(Beginning of DATA RECORDS)

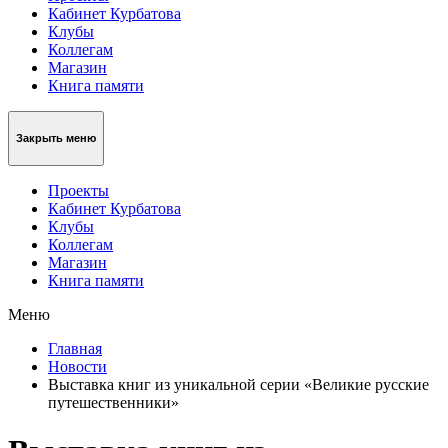
Кабинет Курбатова
Клубы
Коллегам
Магазин
Книга памяти
Закрыть меню
Проекты
Кабинет Курбатова
Клубы
Коллегам
Магазин
Книга памяти
Меню
Главная
Новости
Выставка книг из уникальной серии «Великие русские
путешественники»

(End of DATA RECORDS)

Return the lines of the data above in full and exactly, with no pictures.

=== SOLUTION FOR THIS TASK ===
Кабинет Курбатова
Клубы
Коллегам
Магазин
Книга памяти
Закрыть меню
Проекты
Кабинет Курбатова
Клубы
Коллегам
Магазин
Книга памяти
Меню
Главная
Новости
Выставка книг из уникальной серии «Великие русские
путешественники»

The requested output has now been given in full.